One-way ANOVA: one independent variable with multiple levels
Two-way ANOVA: two independent variables (can test for interaction effects)
Repeated measures ANOVA: same subjects measured under multiple conditions

Assumptions: normality, homogeneity of variance across groups, and independence of observations.

Assumptions and Limitations

Every statistical test rests on assumptions. Violating them can produce unreliable results, so you should always check before running a test.

Normality Assumption

Many parametric tests assume the data (or residuals) follow a normal distribution. You can assess this with:

Visual methods: Q-Q plots, histograms
Formal tests: Shapiro-Wilk test

The good news: most parametric tests are fairly robust to mild violations of normality, especially with larger samples. The Central Limit Theorem helps here, since sample means tend toward normality as $n$ increases regardless of the population shape. For severe violations, consider transforming the data (e.g., log transform) or switching to a non-parametric test.

Independence Assumption

Observations must be independent of one another. If one data point influences another, standard error estimates become unreliable.
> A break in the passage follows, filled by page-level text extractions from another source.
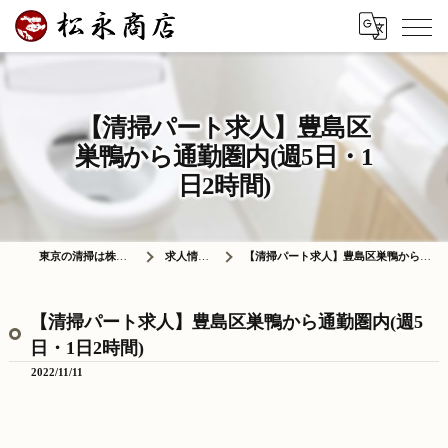
【清掃パート求人】豊島区
巣鴨から通勤圏内(週5日・1
日2時間)
東京の清掃は株式会社松永商店
求人情報ブログ
【清掃パート求人】豊島区巣鴨から通勤圏内(週5日・1日2時間)
【清掃パート求人】豊島区巣鴨から通勤圏内(週5
日・1日2時間)
2022/11/11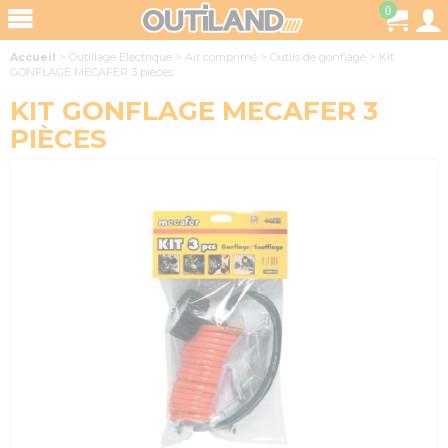
0
Accueil
>
Outillage Electrique
>
Air comprimé
>
Outils de gonflage
>
Kit
GONFLAGE MECAFER 3 pièces
KIT GONFLAGE MECAFER 3
PIÈCES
This assumption is violated in repeated measures designs, clustered data (students within classrooms), or time-series data. Specialized methods like mixed-effects models can handle these situations. Proper random sampling and experimental design are the best ways to ensure independence from the start.

Homogeneity of Variance

Many tests (independent samples t-test, ANOVA) assume equal variances across groups. You can check this with Levene's test or by visually comparing spread in boxplots.

When variances are unequal:

For two groups: use Welch's t-test, which adjusts the degrees of freedom
For multiple groups: use Welch's ANOVA or apply a variance-stabilizing transformation

Violations of this assumption tend to inflate the Type I error rate, meaning you might reject $H_0$ more often than you should.

Interpreting Results

Getting a p-value is only half the job. Interpreting what it means in context is where the real thinking happens.

Null vs alternative hypotheses, Hypothesis Testing (5 of 5) | Concepts in Statistics

Statistical vs. Practical Significance

A result can be statistically significant but practically meaningless. With a large enough sample, even a tiny, trivial difference can produce $p < 0.05$ . For example, a study with 100,000 participants might find that a new teaching method improves test scores by 0.1 points on a 100-point scale. That's statistically significant but not useful.

Always ask: Is this effect large enough to matter in the real world?

Confidence Intervals

A confidence interval gives a range of plausible values for the population parameter. A 95% confidence interval means that if you repeated the study many times, about 95% of the intervals you'd construct would contain the true parameter.

Confidence intervals complement p-values by showing the precision of your estimate. A narrow interval means your estimate is precise; a wide one means there's a lot of uncertainty. Reporting confidence intervals alongside p-values gives a much fuller picture than p-values alone.

Effect Size

Effect size measures the magnitude of an effect, independent of sample size. Common measures include:

Cohen's d: standardized difference between two means. Small ≈ 0.2, medium ≈ 0.5, large ≈ 0.8.
Pearson's r: correlation coefficient. Ranges from -1 to 1.
Odds ratio: used in categorical data to compare the odds of an event between groups.

Effect sizes allow meaningful comparison across different studies and are essential for meta-analyses.

Advanced Concepts

These topics extend the basics and address some of the known limitations of standard hypothesis testing.

Multiple Comparisons Problem

Running many tests on the same dataset inflates your overall Type I error rate. If you run 20 tests at $\alpha = 0.05$ , you'd expect about 1 false positive even if nothing is going on.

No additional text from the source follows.